> [What is expected]:
Go through the entries below and copy every line that holds the word "Joseph".

== == ==

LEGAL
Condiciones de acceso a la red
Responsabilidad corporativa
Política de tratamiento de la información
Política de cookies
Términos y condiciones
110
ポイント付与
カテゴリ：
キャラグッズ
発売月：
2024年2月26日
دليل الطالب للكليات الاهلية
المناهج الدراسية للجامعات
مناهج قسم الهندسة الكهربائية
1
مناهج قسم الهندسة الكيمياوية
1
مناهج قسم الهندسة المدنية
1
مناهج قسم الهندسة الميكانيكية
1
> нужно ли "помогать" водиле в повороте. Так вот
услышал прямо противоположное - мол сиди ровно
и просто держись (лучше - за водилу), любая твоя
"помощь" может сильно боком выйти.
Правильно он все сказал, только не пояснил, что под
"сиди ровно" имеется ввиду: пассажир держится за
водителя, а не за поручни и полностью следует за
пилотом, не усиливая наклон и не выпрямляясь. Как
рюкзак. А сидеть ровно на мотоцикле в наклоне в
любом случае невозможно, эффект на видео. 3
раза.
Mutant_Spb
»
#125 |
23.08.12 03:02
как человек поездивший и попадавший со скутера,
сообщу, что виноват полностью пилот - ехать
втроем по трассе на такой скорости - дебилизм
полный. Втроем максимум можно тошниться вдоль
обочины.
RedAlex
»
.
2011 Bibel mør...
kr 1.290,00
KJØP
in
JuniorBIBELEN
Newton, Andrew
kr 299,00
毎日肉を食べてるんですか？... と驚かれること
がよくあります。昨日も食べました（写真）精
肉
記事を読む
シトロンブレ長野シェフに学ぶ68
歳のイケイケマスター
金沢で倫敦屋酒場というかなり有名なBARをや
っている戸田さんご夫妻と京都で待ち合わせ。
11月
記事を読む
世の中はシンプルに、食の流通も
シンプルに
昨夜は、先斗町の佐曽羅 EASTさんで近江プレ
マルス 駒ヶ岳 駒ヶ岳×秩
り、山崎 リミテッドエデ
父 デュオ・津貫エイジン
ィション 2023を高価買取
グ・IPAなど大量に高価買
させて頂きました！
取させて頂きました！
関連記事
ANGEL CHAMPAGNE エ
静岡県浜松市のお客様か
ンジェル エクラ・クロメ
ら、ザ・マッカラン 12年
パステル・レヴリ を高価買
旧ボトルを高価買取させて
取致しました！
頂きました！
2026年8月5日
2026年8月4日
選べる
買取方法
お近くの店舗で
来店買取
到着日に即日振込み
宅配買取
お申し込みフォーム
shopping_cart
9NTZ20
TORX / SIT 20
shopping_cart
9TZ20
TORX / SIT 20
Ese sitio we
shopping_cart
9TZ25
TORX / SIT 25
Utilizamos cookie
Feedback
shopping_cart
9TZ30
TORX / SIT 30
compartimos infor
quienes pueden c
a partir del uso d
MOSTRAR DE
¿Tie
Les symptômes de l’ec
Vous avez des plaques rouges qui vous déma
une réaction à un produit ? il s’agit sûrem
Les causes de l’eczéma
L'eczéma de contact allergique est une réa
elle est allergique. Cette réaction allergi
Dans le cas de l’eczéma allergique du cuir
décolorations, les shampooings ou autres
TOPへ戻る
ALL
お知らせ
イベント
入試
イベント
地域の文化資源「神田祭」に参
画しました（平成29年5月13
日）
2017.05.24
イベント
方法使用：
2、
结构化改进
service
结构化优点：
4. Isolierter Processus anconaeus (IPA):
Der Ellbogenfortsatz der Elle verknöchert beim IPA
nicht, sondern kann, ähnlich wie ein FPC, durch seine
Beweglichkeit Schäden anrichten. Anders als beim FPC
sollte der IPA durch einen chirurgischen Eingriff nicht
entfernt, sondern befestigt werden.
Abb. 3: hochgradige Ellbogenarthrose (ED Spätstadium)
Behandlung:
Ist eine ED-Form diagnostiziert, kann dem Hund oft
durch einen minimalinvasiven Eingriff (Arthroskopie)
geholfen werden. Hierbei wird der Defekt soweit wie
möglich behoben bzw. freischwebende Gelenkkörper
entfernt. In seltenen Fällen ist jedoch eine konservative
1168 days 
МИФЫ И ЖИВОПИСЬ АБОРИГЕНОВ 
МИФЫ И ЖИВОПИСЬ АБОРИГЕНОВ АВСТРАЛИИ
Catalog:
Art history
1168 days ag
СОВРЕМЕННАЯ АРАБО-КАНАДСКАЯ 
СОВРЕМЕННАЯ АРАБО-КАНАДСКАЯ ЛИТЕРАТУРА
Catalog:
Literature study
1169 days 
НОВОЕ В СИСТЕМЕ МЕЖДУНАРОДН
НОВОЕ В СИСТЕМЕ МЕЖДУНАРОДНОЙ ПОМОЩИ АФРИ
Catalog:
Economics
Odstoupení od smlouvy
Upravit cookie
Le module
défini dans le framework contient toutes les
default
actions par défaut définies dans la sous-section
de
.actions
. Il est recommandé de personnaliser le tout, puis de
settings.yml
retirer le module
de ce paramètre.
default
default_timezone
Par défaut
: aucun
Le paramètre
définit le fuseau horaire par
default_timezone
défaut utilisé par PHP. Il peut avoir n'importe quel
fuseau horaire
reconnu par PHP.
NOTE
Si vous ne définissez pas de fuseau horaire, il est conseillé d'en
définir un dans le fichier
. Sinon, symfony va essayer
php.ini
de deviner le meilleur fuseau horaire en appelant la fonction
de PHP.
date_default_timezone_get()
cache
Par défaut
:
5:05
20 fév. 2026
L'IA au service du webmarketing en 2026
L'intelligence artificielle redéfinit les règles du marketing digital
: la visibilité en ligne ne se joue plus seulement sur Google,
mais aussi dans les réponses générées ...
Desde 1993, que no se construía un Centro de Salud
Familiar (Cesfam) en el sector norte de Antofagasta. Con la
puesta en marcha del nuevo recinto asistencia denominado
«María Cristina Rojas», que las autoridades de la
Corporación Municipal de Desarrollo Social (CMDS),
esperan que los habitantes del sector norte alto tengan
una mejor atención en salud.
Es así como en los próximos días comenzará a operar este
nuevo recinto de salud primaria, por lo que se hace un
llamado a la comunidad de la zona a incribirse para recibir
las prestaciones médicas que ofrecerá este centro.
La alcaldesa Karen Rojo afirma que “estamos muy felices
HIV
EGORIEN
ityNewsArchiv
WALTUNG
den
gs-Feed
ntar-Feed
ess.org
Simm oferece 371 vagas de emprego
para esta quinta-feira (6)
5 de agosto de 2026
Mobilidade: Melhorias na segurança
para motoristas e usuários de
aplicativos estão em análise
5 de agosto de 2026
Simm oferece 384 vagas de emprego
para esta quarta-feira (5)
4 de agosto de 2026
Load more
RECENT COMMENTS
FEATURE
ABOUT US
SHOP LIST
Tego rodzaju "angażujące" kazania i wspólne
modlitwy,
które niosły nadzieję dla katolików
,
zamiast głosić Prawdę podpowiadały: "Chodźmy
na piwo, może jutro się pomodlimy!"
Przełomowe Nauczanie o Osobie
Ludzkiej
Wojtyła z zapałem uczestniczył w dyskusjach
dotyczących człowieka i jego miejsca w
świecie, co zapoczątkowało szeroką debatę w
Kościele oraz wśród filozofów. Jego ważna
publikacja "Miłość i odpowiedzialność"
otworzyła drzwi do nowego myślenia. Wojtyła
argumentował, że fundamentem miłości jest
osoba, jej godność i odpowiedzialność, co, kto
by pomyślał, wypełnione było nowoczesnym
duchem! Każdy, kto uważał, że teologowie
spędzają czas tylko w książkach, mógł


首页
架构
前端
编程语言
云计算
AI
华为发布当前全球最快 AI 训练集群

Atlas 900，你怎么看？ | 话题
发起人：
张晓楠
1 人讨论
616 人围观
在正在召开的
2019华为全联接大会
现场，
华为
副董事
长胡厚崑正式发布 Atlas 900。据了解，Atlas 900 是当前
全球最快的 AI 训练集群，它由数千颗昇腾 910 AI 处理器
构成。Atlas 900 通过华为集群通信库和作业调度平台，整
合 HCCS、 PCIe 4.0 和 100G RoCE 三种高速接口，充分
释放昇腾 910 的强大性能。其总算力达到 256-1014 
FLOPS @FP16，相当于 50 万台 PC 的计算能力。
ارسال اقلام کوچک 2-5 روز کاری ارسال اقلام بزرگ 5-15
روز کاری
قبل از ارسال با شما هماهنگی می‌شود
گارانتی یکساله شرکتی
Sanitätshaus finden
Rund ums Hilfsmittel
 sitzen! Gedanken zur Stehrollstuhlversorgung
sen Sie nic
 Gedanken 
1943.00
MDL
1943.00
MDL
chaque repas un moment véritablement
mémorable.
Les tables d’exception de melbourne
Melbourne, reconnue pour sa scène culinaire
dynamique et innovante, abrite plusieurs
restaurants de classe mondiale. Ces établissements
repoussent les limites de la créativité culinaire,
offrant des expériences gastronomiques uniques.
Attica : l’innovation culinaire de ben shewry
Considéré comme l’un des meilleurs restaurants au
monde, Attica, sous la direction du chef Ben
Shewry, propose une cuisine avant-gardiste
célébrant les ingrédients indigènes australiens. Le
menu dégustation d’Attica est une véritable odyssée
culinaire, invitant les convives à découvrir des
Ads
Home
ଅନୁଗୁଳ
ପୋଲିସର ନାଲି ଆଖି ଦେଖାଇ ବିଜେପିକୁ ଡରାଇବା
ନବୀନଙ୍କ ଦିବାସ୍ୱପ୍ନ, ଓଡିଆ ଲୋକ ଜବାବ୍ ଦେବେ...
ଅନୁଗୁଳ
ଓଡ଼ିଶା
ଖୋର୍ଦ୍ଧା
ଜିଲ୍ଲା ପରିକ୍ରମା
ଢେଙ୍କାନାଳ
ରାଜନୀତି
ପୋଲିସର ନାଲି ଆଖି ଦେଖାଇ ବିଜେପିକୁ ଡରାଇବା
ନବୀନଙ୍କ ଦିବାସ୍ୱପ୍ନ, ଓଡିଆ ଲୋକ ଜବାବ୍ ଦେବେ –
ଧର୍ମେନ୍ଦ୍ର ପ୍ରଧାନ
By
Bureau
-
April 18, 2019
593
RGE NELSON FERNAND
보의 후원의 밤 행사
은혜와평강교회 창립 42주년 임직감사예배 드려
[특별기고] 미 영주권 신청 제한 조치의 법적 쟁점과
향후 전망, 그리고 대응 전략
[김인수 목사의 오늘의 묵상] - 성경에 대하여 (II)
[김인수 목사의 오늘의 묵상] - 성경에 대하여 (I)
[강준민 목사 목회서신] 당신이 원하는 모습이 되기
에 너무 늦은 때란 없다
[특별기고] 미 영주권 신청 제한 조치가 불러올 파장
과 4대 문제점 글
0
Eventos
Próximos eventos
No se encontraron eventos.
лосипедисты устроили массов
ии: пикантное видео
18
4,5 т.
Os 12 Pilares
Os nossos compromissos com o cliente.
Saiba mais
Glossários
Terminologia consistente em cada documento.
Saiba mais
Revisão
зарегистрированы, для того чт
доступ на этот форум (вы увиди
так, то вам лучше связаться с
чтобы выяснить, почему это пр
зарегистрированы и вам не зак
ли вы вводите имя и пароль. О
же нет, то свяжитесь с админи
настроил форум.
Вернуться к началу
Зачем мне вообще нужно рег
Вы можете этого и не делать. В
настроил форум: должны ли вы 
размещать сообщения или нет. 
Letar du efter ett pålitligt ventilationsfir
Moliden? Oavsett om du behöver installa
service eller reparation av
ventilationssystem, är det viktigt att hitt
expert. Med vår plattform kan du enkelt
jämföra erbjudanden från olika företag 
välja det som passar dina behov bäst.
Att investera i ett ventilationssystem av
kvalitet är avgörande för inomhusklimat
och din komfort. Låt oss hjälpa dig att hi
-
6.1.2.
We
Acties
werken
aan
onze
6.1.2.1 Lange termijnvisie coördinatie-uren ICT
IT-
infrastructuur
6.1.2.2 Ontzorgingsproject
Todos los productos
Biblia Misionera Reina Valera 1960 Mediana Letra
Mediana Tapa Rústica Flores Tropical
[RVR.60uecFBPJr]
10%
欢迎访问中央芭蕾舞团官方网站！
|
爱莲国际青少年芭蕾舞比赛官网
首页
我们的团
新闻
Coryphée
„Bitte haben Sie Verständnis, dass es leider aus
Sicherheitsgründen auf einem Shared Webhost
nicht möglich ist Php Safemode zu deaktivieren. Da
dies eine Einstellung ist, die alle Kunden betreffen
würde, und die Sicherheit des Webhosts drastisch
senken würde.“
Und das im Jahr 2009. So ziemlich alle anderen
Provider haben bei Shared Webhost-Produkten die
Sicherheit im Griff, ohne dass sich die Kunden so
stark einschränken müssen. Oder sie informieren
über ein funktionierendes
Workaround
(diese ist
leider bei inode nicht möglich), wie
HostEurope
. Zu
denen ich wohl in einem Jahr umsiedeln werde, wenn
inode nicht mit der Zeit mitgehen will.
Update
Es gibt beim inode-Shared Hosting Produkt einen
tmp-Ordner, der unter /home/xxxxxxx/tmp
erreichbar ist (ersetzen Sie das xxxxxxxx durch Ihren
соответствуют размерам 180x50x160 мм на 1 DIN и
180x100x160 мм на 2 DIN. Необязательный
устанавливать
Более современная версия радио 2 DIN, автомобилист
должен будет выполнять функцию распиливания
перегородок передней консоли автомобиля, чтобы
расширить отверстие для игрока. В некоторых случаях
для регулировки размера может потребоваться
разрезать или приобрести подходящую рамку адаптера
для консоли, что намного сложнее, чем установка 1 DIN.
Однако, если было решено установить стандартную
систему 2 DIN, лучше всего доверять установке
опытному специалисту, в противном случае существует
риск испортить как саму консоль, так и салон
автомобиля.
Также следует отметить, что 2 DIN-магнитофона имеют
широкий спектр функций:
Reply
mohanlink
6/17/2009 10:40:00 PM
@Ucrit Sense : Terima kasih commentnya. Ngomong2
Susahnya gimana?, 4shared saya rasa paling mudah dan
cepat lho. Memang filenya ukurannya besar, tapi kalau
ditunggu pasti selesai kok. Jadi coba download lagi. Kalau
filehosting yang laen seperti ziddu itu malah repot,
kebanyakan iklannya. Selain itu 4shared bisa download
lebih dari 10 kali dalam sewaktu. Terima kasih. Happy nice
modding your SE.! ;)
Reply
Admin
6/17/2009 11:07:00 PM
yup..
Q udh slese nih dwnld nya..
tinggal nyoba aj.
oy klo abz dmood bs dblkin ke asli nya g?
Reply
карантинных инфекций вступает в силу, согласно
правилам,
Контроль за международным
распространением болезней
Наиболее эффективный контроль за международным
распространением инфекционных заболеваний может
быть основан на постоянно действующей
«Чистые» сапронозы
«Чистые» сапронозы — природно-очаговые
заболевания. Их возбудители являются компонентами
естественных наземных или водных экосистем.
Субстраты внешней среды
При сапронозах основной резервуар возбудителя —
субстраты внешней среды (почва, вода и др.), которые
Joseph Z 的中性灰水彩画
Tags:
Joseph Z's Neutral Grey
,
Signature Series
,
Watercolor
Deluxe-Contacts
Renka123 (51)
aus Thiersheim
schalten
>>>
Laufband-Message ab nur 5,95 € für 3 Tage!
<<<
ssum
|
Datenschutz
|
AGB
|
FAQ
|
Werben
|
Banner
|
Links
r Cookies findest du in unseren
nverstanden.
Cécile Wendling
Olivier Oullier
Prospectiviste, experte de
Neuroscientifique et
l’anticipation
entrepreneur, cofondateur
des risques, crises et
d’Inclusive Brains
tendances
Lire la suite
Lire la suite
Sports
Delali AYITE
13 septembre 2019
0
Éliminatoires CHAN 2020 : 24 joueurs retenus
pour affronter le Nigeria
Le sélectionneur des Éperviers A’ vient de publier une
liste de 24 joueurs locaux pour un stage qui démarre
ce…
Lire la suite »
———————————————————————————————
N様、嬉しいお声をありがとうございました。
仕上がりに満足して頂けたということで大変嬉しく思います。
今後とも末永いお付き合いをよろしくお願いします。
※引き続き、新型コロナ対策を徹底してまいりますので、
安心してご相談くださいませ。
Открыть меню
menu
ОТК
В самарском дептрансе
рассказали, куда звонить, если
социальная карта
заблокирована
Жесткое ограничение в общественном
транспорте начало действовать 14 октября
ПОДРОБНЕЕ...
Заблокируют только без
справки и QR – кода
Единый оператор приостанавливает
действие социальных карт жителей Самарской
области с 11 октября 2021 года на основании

== == ==

> [Output for this exercise]:
Joseph Z 的中性灰水彩画
Joseph Z's Neutral Grey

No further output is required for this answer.